First, it is critical to thank all of those involved in producing this most thoughtful and thorough document. Having been on consensus panels of much smaller magnitude than this, I can begin to guess at the effort and attention to detail required here. Even in a 500+ page document every word is important and my experience is that being a part of one of these panels often seems to produce more critique about using the wrong words or leaving out words than appreciation for the phenomenal contribution to the cause. And we tend to forget that all of these people have day jobs. We owe these panelists and reviewers a tremendous debt.
This is not a full review which I will leave to others partly because I have not read the whole document myself. I do want to comment on a few issues raised in the recommendations that have particular relevance to my profession of chaplaincy.
The Inclusion of Spiritual Care and Chaplaincy
Dame Cicely Saunders long ago proposed that what we now call palliative care deal fully with four domains- physical, emotional, social and spiritual- and that all four be equal in importance. Nevertheless, all too often in modern palliative care the spiritual dimension of care is not given equal billing or is even absent. That is clearly not true in this document where the spiritual dimension and chaplains as the leaders in providing spiritual care are clearly and repeatedly acknowledged. While it would have been nice and proper to have a chaplain on this panel, it is remarkable that we have reached a day where there doesn’t need to be a chaplain at the table in order for the spiritual domain and chaplaincy to be fully included.

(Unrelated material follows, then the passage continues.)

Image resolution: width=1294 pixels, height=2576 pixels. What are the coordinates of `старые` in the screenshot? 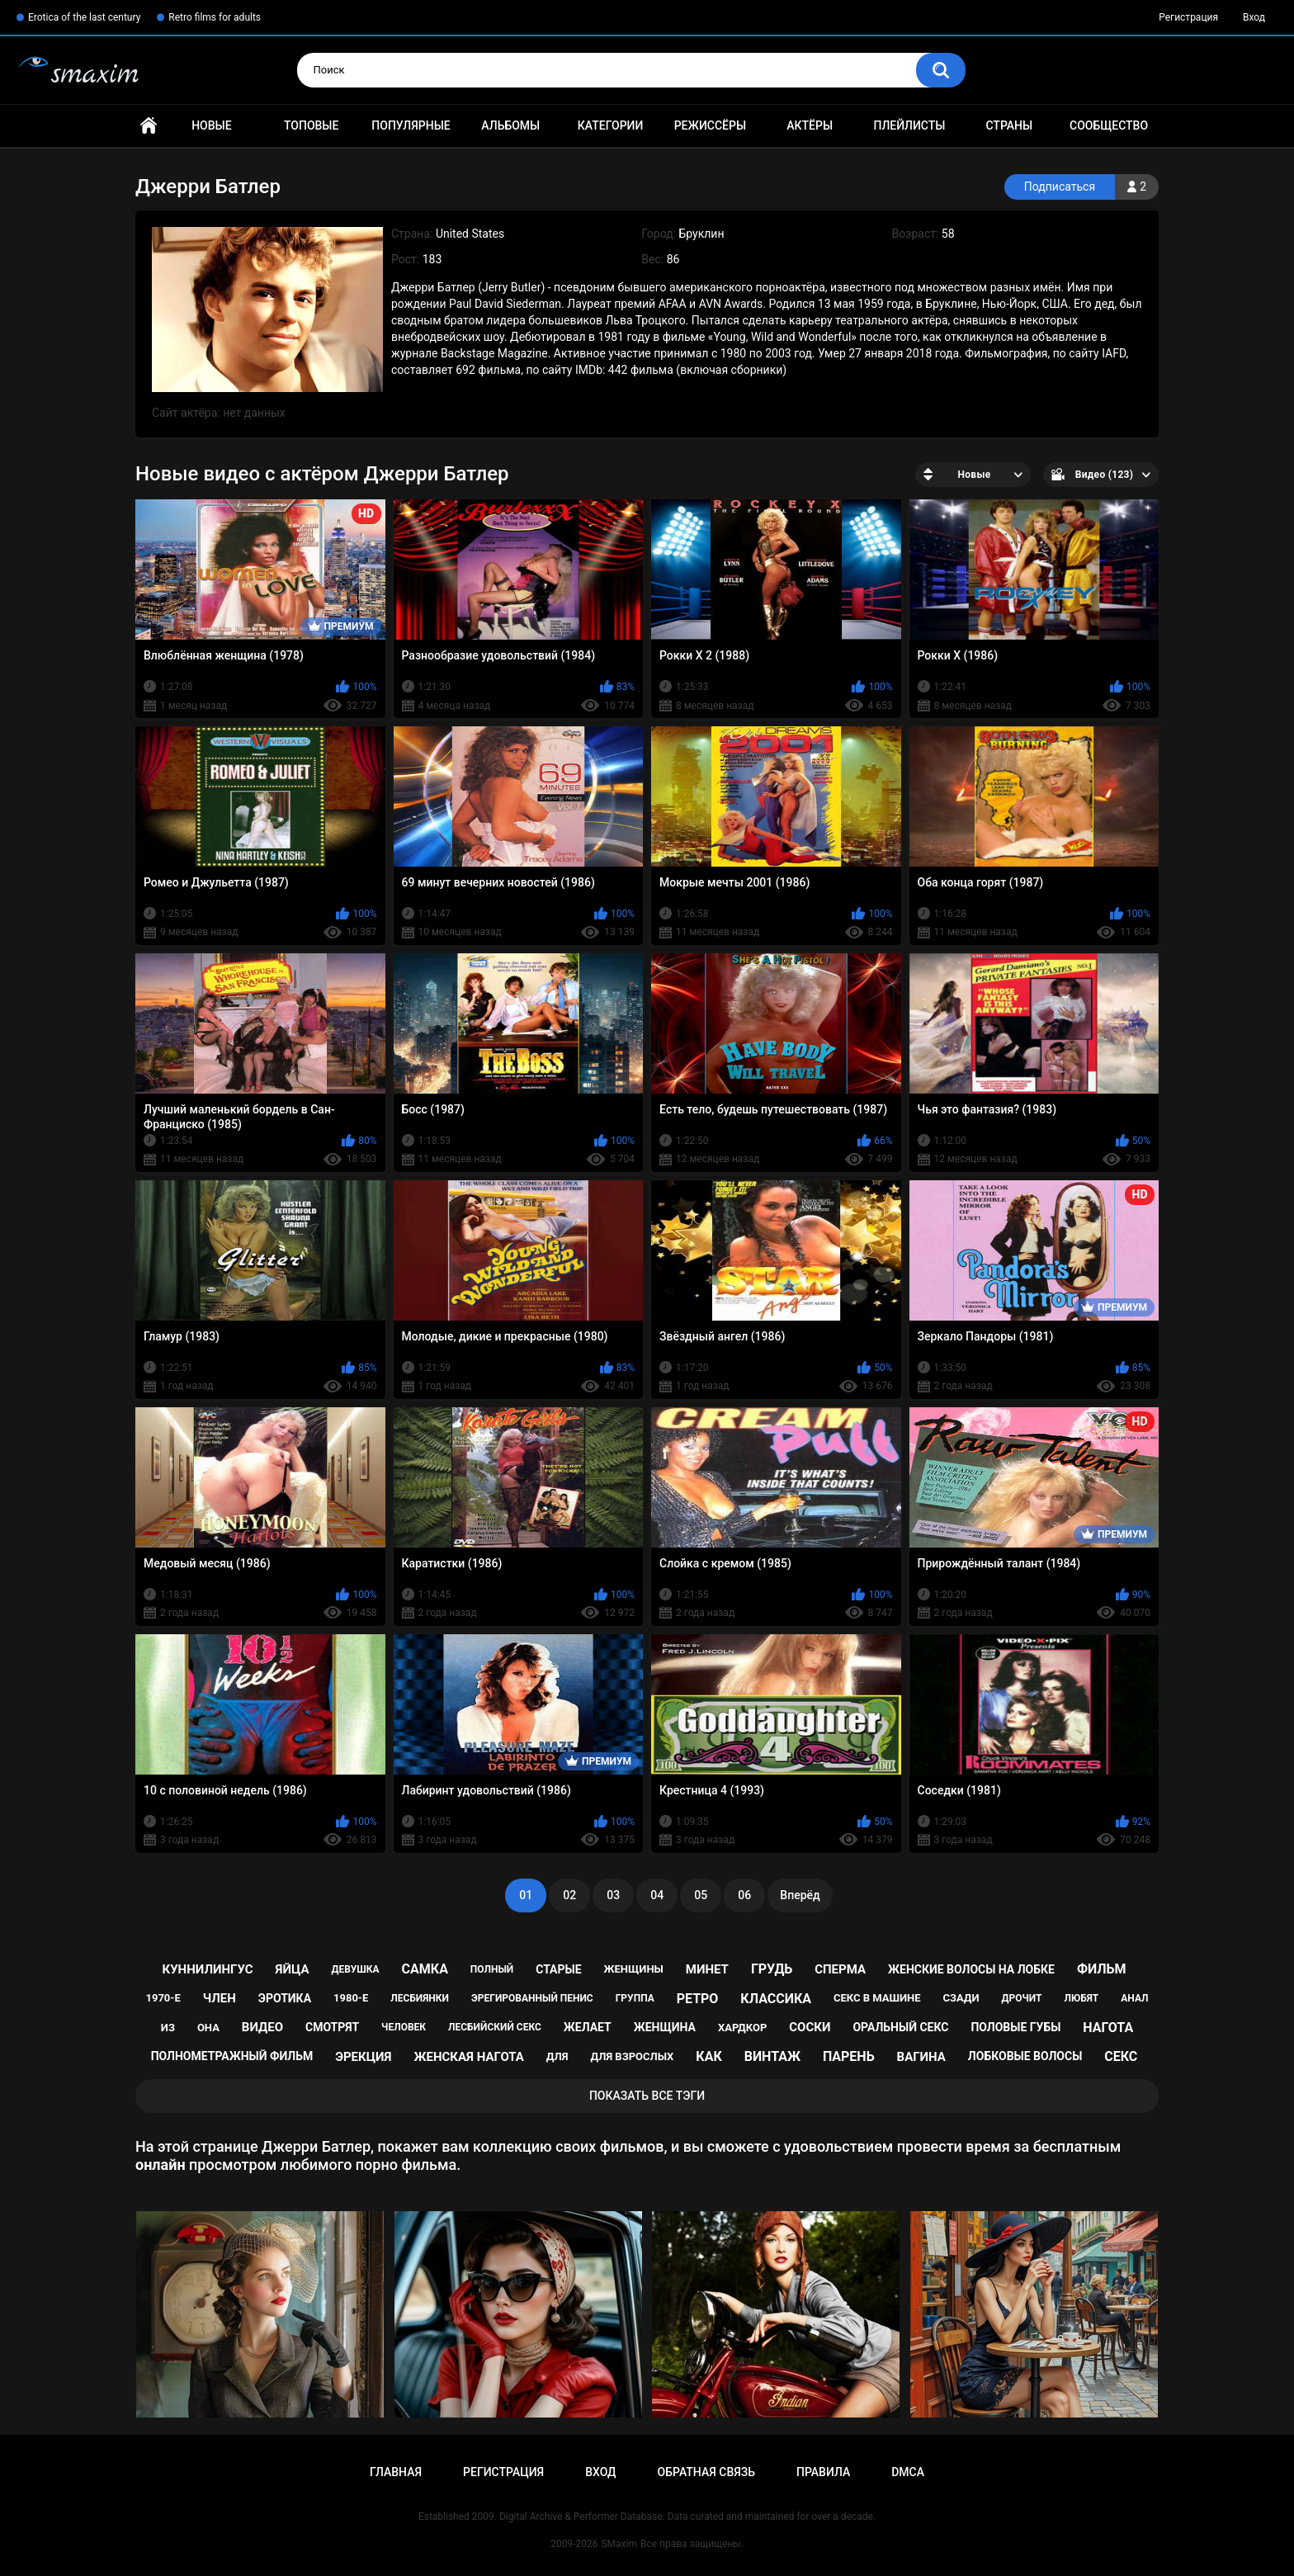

While the panelists and reviewers should receive a lot of credit for this inclusion, it is important to note that they could only include published evidence. None of this could be their own opinion or experience. The evidence could be research, regulation (e.g. Joint Commission or professional association standards), or guidelines (e.g. National Consensus Project). The evidence had to be there and the panelists and editors had to judge that it was of high enough quality to include. Kudos to all of those who have contributed to the effort to develop this evidence in and out of chaplaincy. This shows that the effort is worth it and needs to continue.
The report includes five extensively described recommendations. There are parts of the recommendations that chaplains are already strong in and some where we can make significant improvement.
Not surprisingly the report finds issues with the quality of conversations between providers, patients and family care givers and lack of training to hold those conversations. This is a place where chaplains are strong but we could do more to be leaders on our teams and teach our skills to others. We also have the recommended established competencies for palliative care chaplaincy but our professional associations have not done nearly all that they could to promote them and make them the standard that this report calls for. The report points out how most training is discipline specific and fails to include specific training in palliative care. Chaplaincy is guilty on both counts. If we expect professional chaplains to be the spiritual care leaders on palliative care teams, we need to train them for that role which we currently do not.
Finally, the report recommends the promotion of public discussion of the issues around palliative care. Chaplains, with our often close connection to the faith communities, are ideally positioned to encourage these discussions. While some of us do this occasionally, we don’t leverage our relationships to religious and spiritual communities nearly to the extent we could to promote this conversation so that individuals and families come to some understanding and clarity about these issues before they are in a health crisis.
All in all, lots of good news here for spiritual care, but also some significant challenges for chaplains.